Data provided:
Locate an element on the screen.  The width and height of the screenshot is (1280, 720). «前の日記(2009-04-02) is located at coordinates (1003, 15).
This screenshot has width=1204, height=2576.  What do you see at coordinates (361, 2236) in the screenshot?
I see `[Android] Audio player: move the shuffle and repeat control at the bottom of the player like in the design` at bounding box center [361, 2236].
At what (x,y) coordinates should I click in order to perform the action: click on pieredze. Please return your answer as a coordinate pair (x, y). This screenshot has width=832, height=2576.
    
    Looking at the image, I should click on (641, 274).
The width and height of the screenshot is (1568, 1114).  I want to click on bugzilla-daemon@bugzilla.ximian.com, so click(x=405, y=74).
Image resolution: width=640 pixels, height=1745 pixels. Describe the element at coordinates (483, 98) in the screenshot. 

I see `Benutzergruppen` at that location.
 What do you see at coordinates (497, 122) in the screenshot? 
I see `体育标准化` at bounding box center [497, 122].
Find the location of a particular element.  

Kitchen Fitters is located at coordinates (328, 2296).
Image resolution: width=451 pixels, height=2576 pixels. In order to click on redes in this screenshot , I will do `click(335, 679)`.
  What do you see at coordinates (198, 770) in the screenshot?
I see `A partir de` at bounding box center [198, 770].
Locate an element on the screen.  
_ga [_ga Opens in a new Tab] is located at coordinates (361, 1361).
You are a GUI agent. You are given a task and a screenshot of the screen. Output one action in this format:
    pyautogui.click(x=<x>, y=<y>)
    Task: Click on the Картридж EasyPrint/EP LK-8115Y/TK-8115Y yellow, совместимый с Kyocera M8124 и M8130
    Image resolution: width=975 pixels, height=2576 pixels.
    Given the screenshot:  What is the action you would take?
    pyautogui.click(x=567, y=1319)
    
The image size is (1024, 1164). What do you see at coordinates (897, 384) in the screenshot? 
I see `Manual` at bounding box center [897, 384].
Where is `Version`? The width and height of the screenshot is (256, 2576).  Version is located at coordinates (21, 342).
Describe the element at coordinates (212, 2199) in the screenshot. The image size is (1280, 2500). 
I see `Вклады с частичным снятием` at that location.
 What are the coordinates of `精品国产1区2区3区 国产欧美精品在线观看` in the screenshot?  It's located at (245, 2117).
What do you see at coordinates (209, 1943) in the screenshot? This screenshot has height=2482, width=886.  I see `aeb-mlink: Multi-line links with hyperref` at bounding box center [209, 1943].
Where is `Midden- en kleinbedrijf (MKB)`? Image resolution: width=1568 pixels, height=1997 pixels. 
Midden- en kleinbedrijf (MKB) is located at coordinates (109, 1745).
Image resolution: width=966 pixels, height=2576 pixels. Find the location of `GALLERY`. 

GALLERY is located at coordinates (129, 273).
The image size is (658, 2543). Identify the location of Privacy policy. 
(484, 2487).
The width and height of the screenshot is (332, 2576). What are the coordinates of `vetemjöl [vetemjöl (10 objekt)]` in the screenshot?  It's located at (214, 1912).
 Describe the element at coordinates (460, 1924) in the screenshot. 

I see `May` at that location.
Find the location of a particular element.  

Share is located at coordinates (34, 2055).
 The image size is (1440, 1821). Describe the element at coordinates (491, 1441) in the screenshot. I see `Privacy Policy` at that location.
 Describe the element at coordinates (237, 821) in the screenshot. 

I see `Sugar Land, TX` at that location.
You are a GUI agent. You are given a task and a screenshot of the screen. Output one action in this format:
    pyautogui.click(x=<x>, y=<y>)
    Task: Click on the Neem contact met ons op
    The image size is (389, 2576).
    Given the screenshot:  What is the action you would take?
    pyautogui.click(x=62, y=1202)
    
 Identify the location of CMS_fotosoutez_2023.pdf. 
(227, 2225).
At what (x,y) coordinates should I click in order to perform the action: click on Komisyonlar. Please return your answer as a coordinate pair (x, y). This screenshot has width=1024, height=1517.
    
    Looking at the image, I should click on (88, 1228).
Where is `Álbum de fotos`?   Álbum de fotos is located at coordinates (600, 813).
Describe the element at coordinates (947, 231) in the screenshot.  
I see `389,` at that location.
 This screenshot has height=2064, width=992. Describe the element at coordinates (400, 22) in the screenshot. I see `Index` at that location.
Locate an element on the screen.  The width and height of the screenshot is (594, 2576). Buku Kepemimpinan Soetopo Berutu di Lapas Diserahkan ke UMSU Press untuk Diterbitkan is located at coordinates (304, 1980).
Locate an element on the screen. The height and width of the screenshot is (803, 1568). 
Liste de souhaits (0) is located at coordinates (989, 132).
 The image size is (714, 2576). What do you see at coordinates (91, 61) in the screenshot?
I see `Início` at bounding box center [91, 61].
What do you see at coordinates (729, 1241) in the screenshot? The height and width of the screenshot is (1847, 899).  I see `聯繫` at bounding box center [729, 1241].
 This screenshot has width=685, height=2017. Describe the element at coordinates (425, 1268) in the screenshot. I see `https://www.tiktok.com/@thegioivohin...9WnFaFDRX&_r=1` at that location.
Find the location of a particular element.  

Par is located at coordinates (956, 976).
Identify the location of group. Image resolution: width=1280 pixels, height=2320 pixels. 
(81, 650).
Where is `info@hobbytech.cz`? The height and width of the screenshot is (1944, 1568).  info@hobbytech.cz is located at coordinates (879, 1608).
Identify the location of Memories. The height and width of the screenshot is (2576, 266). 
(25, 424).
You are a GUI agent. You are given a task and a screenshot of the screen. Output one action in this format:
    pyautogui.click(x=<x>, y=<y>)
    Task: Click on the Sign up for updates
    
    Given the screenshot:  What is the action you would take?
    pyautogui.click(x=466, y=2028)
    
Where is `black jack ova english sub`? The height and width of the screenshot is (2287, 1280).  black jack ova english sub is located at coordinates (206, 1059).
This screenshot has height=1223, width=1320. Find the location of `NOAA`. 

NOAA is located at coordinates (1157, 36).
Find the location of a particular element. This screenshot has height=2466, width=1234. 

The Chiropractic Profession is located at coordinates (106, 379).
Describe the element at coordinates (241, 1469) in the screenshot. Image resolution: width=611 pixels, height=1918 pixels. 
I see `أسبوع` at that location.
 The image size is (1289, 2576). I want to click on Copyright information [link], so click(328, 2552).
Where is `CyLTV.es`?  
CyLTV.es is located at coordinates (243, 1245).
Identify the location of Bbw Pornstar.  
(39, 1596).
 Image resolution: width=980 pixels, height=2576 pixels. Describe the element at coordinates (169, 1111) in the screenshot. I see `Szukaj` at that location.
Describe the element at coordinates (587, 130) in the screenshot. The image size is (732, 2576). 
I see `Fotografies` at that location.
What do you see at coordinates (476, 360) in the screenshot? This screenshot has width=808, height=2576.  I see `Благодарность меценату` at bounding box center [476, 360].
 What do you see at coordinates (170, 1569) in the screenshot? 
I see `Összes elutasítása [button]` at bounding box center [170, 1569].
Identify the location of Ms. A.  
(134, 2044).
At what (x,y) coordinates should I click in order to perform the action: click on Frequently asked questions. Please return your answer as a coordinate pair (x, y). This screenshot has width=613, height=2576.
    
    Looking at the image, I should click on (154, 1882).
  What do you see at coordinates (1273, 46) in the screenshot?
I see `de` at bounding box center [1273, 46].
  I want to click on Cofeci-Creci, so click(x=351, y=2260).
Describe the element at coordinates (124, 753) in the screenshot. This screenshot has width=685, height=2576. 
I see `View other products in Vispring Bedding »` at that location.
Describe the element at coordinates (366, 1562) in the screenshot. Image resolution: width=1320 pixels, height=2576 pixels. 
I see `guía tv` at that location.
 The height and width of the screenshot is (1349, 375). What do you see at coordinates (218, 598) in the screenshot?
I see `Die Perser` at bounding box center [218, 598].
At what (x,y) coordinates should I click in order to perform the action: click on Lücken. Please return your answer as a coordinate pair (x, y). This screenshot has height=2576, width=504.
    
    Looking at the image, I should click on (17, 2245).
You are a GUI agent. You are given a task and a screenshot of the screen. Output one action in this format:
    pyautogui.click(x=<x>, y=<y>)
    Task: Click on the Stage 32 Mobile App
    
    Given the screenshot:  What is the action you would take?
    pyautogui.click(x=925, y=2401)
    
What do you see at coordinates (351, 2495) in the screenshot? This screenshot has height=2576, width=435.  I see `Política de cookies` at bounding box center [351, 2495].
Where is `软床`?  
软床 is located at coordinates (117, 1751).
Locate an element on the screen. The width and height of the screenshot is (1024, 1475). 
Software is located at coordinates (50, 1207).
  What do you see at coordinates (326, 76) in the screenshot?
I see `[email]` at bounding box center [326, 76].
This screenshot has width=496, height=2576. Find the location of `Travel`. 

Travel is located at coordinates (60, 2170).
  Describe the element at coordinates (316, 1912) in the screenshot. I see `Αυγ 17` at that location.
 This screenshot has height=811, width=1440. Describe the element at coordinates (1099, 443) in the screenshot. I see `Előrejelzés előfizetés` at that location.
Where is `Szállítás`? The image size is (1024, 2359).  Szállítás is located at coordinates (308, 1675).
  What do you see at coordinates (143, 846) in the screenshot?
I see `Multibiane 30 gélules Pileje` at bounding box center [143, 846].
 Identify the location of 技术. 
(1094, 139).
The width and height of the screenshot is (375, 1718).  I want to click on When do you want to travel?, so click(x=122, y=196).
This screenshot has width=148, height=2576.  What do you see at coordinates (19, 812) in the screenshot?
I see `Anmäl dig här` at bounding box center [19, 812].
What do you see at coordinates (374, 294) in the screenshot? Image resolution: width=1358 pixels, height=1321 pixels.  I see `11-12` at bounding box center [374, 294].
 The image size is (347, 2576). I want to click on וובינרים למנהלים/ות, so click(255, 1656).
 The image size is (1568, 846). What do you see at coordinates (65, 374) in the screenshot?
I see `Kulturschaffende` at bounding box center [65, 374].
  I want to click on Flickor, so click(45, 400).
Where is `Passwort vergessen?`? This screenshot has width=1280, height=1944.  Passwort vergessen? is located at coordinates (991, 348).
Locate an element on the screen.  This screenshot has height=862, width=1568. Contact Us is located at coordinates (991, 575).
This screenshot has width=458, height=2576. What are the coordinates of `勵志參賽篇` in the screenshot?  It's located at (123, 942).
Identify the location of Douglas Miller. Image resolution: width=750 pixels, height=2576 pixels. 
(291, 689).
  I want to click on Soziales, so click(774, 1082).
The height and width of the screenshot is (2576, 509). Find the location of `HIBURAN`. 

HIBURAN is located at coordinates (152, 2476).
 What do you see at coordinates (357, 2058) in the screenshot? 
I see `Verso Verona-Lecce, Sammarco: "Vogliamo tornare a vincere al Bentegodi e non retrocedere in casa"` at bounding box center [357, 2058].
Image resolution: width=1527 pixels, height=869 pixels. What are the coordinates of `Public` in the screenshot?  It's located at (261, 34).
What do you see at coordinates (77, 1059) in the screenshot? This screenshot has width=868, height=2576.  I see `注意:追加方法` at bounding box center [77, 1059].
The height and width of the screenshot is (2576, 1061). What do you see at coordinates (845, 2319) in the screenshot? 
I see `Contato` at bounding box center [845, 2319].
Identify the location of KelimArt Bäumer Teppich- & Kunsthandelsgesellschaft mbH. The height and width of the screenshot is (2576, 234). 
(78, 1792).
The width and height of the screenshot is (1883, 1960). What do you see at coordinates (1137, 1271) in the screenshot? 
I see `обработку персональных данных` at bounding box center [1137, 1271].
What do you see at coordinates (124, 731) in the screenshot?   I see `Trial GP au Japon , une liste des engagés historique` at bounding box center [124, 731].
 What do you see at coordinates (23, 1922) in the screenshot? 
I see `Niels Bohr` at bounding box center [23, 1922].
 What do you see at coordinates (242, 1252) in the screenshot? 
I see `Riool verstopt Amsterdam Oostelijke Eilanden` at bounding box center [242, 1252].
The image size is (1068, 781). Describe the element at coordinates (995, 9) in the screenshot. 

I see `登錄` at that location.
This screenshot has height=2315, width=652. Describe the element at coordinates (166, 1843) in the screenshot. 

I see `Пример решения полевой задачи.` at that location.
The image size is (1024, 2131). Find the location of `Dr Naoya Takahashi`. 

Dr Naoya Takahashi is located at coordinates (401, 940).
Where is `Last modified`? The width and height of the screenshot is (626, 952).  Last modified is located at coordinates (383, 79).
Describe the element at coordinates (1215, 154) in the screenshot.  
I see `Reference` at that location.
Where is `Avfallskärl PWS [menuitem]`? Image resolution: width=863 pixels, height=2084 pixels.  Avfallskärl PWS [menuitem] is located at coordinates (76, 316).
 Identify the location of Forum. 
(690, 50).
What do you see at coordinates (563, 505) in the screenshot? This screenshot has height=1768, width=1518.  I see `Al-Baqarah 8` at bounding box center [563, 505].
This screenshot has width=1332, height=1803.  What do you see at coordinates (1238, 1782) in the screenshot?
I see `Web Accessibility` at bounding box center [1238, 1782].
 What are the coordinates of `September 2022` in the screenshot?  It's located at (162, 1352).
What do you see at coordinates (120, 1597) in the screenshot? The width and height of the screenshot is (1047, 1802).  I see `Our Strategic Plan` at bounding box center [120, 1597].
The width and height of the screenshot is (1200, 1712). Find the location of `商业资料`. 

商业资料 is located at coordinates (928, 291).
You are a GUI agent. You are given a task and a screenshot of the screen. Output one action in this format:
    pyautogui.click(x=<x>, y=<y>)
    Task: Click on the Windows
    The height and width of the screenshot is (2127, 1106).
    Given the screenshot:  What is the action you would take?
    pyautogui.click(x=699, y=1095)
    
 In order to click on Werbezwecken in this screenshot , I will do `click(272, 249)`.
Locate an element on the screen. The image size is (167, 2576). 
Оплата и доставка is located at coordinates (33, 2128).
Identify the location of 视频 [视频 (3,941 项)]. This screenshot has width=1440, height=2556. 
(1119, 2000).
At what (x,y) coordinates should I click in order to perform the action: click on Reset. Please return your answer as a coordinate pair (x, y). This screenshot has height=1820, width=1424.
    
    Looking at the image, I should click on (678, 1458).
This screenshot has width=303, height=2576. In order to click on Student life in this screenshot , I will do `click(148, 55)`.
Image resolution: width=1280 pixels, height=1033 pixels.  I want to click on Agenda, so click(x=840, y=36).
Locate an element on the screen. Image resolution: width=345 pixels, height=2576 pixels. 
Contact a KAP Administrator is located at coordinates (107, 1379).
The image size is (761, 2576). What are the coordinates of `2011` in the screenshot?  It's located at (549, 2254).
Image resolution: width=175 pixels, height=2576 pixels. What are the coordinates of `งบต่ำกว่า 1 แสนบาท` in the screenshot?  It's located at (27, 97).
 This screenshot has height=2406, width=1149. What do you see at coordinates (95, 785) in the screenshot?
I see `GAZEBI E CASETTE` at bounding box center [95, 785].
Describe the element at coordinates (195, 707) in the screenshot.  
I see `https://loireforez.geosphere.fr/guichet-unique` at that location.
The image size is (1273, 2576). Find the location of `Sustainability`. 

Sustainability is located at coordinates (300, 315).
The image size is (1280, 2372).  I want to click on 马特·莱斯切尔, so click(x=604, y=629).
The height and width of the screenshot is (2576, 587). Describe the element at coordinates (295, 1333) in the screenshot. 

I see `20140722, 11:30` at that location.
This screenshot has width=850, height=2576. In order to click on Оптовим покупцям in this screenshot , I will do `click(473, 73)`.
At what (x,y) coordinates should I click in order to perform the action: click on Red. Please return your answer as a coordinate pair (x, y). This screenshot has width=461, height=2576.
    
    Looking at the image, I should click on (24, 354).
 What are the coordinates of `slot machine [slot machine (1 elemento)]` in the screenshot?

Assignment:
Please transcribe exactly the lines above from the line that has "Locate an element on the screen. The image" up to and including the line that has "Image resolution: width=1280 pixels, height=1033"; no other line belongs in the answer.

Answer for the task:
Locate an element on the screen. The image size is (167, 2576). 
Оплата и доставка is located at coordinates (33, 2128).
Identify the location of 视频 [视频 (3,941 项)]. This screenshot has width=1440, height=2556. 
(1119, 2000).
At what (x,y) coordinates should I click in order to perform the action: click on Reset. Please return your answer as a coordinate pair (x, y). This screenshot has height=1820, width=1424.
    
    Looking at the image, I should click on (678, 1458).
This screenshot has width=303, height=2576. In order to click on Student life in this screenshot , I will do `click(148, 55)`.
Image resolution: width=1280 pixels, height=1033 pixels.  I want to click on Agenda, so click(x=840, y=36).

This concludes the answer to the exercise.